Parameterized Picard-Vessiot extensions and Atiyah extensions
Generalizing Atiyah extensions, we introduce and study differential abelian tensor categories over differential rings. By a differential ring, we mean a commutative ring with an action of a Lie ring by derivations. In particular, these derivations act on a differential category. A differential Tannakian theory is developed. The main application is to the Galois theory of linear differential equations with parameters. Namely, we show the existence of a parameterized Picard-Vessiot extension and, therefore, the Galois correspondence for many differential fields with, possibly, non-differentially closed fields of constants, that is, fields of functions of parameters. Other applications include a substantially simplified test for a system of linear differential equations with parameters to be isomonodromic, which will appear in a separate paper. This application is based on differential categories developed in the present paper, and not just differential algebraic groups and their representations.
💡 Research Summary
This paper develops a comprehensive framework that combines differential algebra, Hopf algebroids, and Tannakian category theory to address the existence and Galois correspondence of parameterized Picard‑Vessiot (PPV) extensions for linear differential equations with parameters, without requiring the field of constants to be differentially closed.
The authors begin by defining a differential ring as a commutative ring equipped with a Lie ring action by derivations, a notion that generalizes the usual single‑derivation setting. They then introduce differential abelian tensor categories, which are ordinary abelian k‑linear tensor categories endowed with a compatible action of the differential structure. The construction relies on Illusie’s equivalence between complete formal Hopf algebroids and differential rings, together with a scalar‑extension formalism for categories, allowing the Lie‑ring derivations to act functorially on objects and morphisms.
In Section 5 the authors define parameterized Atiyah extensions, a two‑step generalization of the classical Atiyah extension that incorporates the parameter derivations. This construction yields a differential structure on the category of linear differential systems with parameters. The central result (Theorem 5.5) shows that the category of PPV extensions is equivalent to the category of differential fiber functors on this differential Tannakian category. Consequently, constructing a PPV extension is reduced to constructing a differential fiber functor, a problem that can be tackled by geometric methods.
A major technical obstacle is the flatness of certain differential algebras after localizing by a non‑zero element. While flatness is not known in full generality, the authors prove a crucial flatness theorem (Theorem 6.1) for Hopf algebroids, which suffices for their purposes. They also prove that a differentially finitely generated Hopf algebroid is a quotient of a differential polynomial ring by a differentially finitely generated ideal, avoiding the need for radical ideals.

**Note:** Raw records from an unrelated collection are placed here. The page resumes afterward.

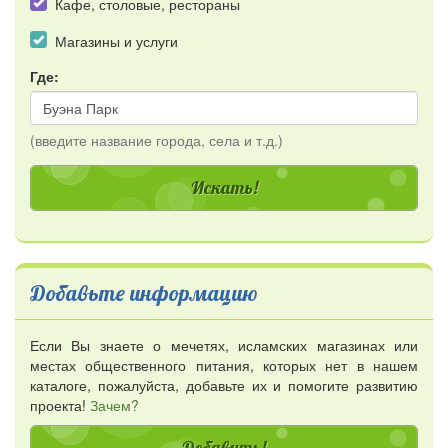
Кафе, столовые, рестораны
Магазины и услуги
Где:
(введите название города, села и т.д.)
Добавьте информацию
Если Вы знаете о мечетях, исламских магазинах или
местах общественного питания, которых нет в нашем
каталоге, пожалуйста, добавьте их и помогите развитию
проекта!
Зачем?
Добавить!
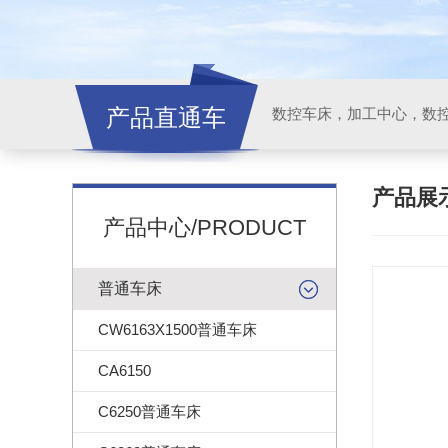
产品直通车
产品展
产品中心/PRODUCT
普通车床
CW6163X1500普通车床
CA6150
C6250普通车床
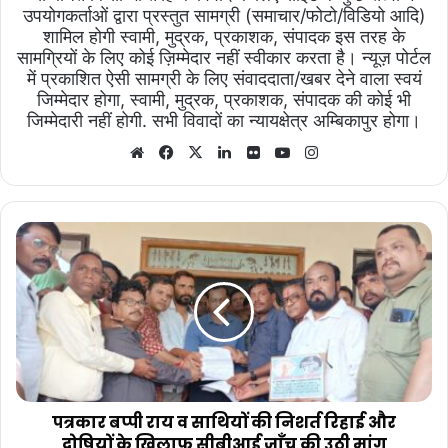
उपयोगकर्ताओं द्वारा प्रस्तुत सामग्री (समाचार/फोटो/विडियो आदि)
शामिल होगी स्वामी, मुद्रक, प्रकाशक, संपादक इस तरह के
सामग्रियों के लिए कोई ज़िम्मेदार नहीं स्वीकार करता है। न्यूज़ पोर्टल
में प्रकाशित ऐसी सामग्री के लिए संवाददाता/खबर देने वाला स्वयं
जिम्मेदार होगा, स्वामी, मुद्रक, प्रकाशक, संपादक की कोई भी
जिम्मेदारी नहीं होगी. सभी विवादों का न्यायक्षेत्र अम्बिकापुर होगा।
Website
Facebook
X
LinkedIn
Flickr
YouTube
Instagram
पत्रकार
बप्पी
राय
व
साथियों
की
निशर्त
रिहाई
और
दोषियों
पत्रकार बप्पी राय व साथियों की निशर्त रिहाई और
के
दोषियों के खिलाफ सीबीआई जाँच की उठी मांग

The main existence theorem (Theorem 2.5) states that if the field of constants is relatively differentially closed—a condition much weaker than differential closure, satisfied by many practical fields such as formally real fields with real‑closed constants or transcendental extensions of a base constant field—then a PPV extension exists for any linear differential system with parameters. Theorem 2.8 further shows that the associated Galois group is a linear differential algebraic group defined over the constants, and after passing to the differential closure of the constants it coincides with the classical parameterized differential Galois group of Cassidy‑Singer.
Section 8 extends the Galois correspondence to arbitrary constant fields, analyzing how the Galois group behaves under extensions of constants. This removes the traditional obstacle that a non‑differentially closed constant field could prevent the existence of a Picard‑Vessiot extension, as illustrated by classical counter‑examples such as Seidenberg’s.
The paper also discusses applications: the new framework simplifies the test for isomonodromicity of parameterized systems, leading to a more efficient algorithm (to appear in a separate work). It provides a conceptual explanation for the differential algebraic independence of special functions such as the incomplete Gamma function, without resorting to the differential closure of the parameter field.
Overall, the work offers a robust, functorial approach to parameterized differential Galois theory, broadening its applicability to a wide range of constant fields and paving the way for further algorithmic and theoretical developments in the study of linear differential equations with parameters.